Pour des nouvelles de politique, il n'y en a aucune. On croit que le prince Charles a fait avancer des troupes, de Moravie pour environner Pragues par les derrières, afin de nous ôter toute subsistance.

Pour madame de Péquigni, je vous conseille de ne demander à son caractère que ce qui s'y trouve, et comme vous êtes sûre que les intentions sont bonnes, de passer l'écorce, qui ressemble assez à du marroquin du Levant.

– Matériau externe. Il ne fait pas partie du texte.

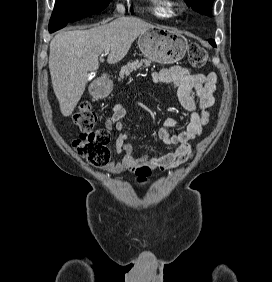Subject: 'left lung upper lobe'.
<instances>
[{"label":"left lung upper lobe","instance_id":"obj_1","mask_svg":"<svg viewBox=\"0 0 272 282\" xmlns=\"http://www.w3.org/2000/svg\"><path fill=\"white\" fill-rule=\"evenodd\" d=\"M186 4L192 7L193 10L205 14L212 15V4L214 0H185Z\"/></svg>","mask_w":272,"mask_h":282}]
</instances>
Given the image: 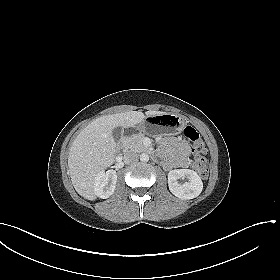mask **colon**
Wrapping results in <instances>:
<instances>
[{"mask_svg":"<svg viewBox=\"0 0 280 280\" xmlns=\"http://www.w3.org/2000/svg\"><path fill=\"white\" fill-rule=\"evenodd\" d=\"M184 137L191 143L194 159L192 162L193 169L202 177L206 178L209 173L208 160L204 156L207 152V146L201 138L198 131L192 126L184 129Z\"/></svg>","mask_w":280,"mask_h":280,"instance_id":"colon-1","label":"colon"}]
</instances>
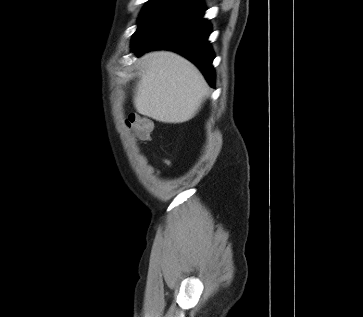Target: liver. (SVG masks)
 Instances as JSON below:
<instances>
[{"instance_id": "liver-1", "label": "liver", "mask_w": 363, "mask_h": 317, "mask_svg": "<svg viewBox=\"0 0 363 317\" xmlns=\"http://www.w3.org/2000/svg\"><path fill=\"white\" fill-rule=\"evenodd\" d=\"M144 73L136 85V111L163 123H183L200 110L208 85L200 71L171 51L142 57Z\"/></svg>"}]
</instances>
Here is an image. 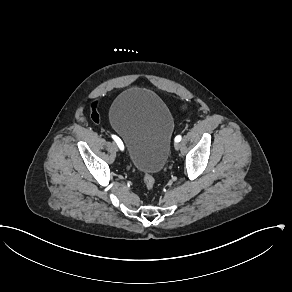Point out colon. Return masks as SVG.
<instances>
[{"label":"colon","instance_id":"1","mask_svg":"<svg viewBox=\"0 0 292 292\" xmlns=\"http://www.w3.org/2000/svg\"><path fill=\"white\" fill-rule=\"evenodd\" d=\"M91 119L94 122H97L98 114L92 113ZM143 182H144L145 189L148 192H151L153 190L154 186H155V178L149 172H145L143 174Z\"/></svg>","mask_w":292,"mask_h":292}]
</instances>
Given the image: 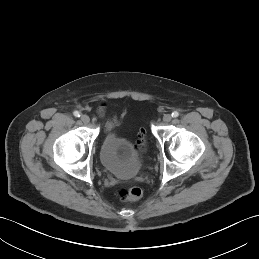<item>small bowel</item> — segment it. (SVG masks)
<instances>
[{"label":"small bowel","mask_w":259,"mask_h":259,"mask_svg":"<svg viewBox=\"0 0 259 259\" xmlns=\"http://www.w3.org/2000/svg\"><path fill=\"white\" fill-rule=\"evenodd\" d=\"M106 104L102 103L98 108V115L100 117H103L106 113ZM119 124V119L117 116H113L111 119H109L105 124V130L106 132H112Z\"/></svg>","instance_id":"1"}]
</instances>
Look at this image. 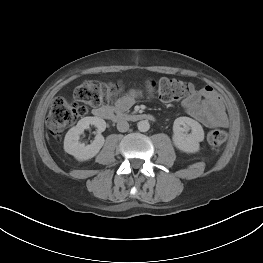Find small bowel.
<instances>
[{"label": "small bowel", "instance_id": "1", "mask_svg": "<svg viewBox=\"0 0 263 263\" xmlns=\"http://www.w3.org/2000/svg\"><path fill=\"white\" fill-rule=\"evenodd\" d=\"M140 96L138 90H131L119 99L117 106L120 110L129 109ZM182 106L185 111L206 127H225L228 118L221 98L211 86H205L188 98Z\"/></svg>", "mask_w": 263, "mask_h": 263}]
</instances>
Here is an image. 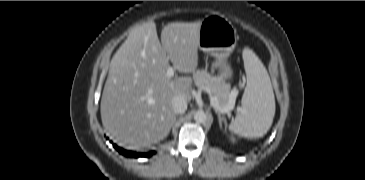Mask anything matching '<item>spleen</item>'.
Here are the masks:
<instances>
[{"label": "spleen", "instance_id": "obj_1", "mask_svg": "<svg viewBox=\"0 0 365 180\" xmlns=\"http://www.w3.org/2000/svg\"><path fill=\"white\" fill-rule=\"evenodd\" d=\"M244 68L247 76L241 105L242 110L229 124V130L238 136L253 139L265 135L275 115V97L268 72L250 50L243 51Z\"/></svg>", "mask_w": 365, "mask_h": 180}]
</instances>
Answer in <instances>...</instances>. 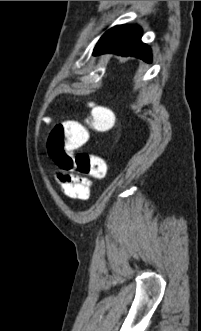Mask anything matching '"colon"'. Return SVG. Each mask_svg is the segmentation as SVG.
<instances>
[{"instance_id":"1","label":"colon","mask_w":201,"mask_h":331,"mask_svg":"<svg viewBox=\"0 0 201 331\" xmlns=\"http://www.w3.org/2000/svg\"><path fill=\"white\" fill-rule=\"evenodd\" d=\"M114 125V112L104 106L92 107L84 123L74 120L59 122L51 129L48 137L49 156L63 171L104 179L107 175V165L101 157L85 151L76 154L70 151L88 141V129L102 133L111 130Z\"/></svg>"}]
</instances>
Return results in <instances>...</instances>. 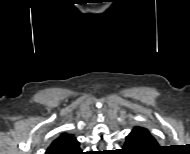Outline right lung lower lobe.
Instances as JSON below:
<instances>
[{"instance_id":"right-lung-lower-lobe-1","label":"right lung lower lobe","mask_w":190,"mask_h":154,"mask_svg":"<svg viewBox=\"0 0 190 154\" xmlns=\"http://www.w3.org/2000/svg\"><path fill=\"white\" fill-rule=\"evenodd\" d=\"M81 153V151H80V149L78 150V151H76V152H71L70 154H80Z\"/></svg>"}]
</instances>
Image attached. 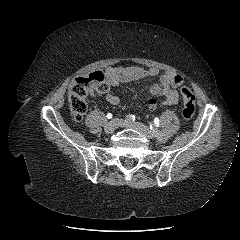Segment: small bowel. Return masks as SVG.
<instances>
[{"label": "small bowel", "instance_id": "c3829d8e", "mask_svg": "<svg viewBox=\"0 0 240 240\" xmlns=\"http://www.w3.org/2000/svg\"><path fill=\"white\" fill-rule=\"evenodd\" d=\"M108 81L106 87V99L110 104H118L120 99L112 91V88L120 83H126L133 80H138L146 77L159 76V83L150 87L149 91L152 97L148 101V106L151 110H154L161 106L175 105L178 103L179 97L174 87L179 86L183 79L174 72L167 71L160 75V70L156 67H110L108 68ZM156 97H162L161 100H157Z\"/></svg>", "mask_w": 240, "mask_h": 240}]
</instances>
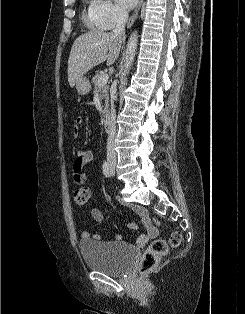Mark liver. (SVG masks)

L'abbé des Fontaines dit des merveilles de Pamela; mais il se moque fort légèrement de l'Avertissement de Maupertuis. Il y a des aventures de Boulogne que je vous enverrai. Pont de Veyle prétend que cela ressemble aux illustres Françaises. Comme vous m'assurez que ce n'est pas votre intention de me prendre comme les romans, je ne vous dirai point que je vous embrasse de tout mon cœur. Je cherche à mettre en usage toutes les invitations que vous me faites de me bien divertir; mais je

et que,

Vous avoue que cela ne me réussit pas, si je m'en croyais, je vous dirais que je m'ennuie beaucoup de ne vous pas voir; que rien ne vous remplace, parce que je ne sais ce que c'est que les remplacemens, qu'ils sont impossibles à mon caractère qui est invariable même contre le vent, en quoi je suis supérieur aux girouettes, quelque élevées qu'elles puissent être; que ce que j'aime, je l'aime pour toujours, et que c'est vous que j'aime ainsi; que si j'avais été à Forges, je n'aurais pressé ni madame Martel, ni la petite d'O, ni d'autres d'y venir; que tous mes défauts sont contre moi, et même mes bonnes qualités; que je sens profondément les torts que je puis avoir; mais que je sens avec la même vivacité les reproches mal fondés; en un mot, que, si cela se pouvait, j'aimerais encore mieux quelqu'un qui me dirait toute la journée qu'elle est sûre que je l'aime, que mon ame n'est capable de recevoir qu'une impression, et qu'il est aisé d'en juger à la vivacité dont elle en est frappée : voilà tout. Si vous voulez me faire plaisir, redites-moi tout cela, et parlez-moi beaucoup de moi par rapport à vous vous y pouvez mêler quelque chose de vous; mais prenez-y bien garde, car je crois aussi bien que je sens.

LETTRE XIV.

Mme LA MARQUISE DU DEFFAND A M. LE PRESIDENT

HÉNAULT.

11 juillet.

Me voilà à vous, dont en vérité je suis fort aise; j'ai congédié ma compagnie avec le secours de ma petite amie madame de Bancour, qui a emmené tous mes hommes en leur disant que j'avais à écrire. Cette petite Bancour est bonne femme, et dans le fond je m'en accommoderais bien mieux que de ma compagne. Celle-ci était aujourd'hui dans un accès de bavardage inoui; elle est à chevaucher dans les forêts avec une demoiselle Desmazis, de qui le sexe est mal décidé.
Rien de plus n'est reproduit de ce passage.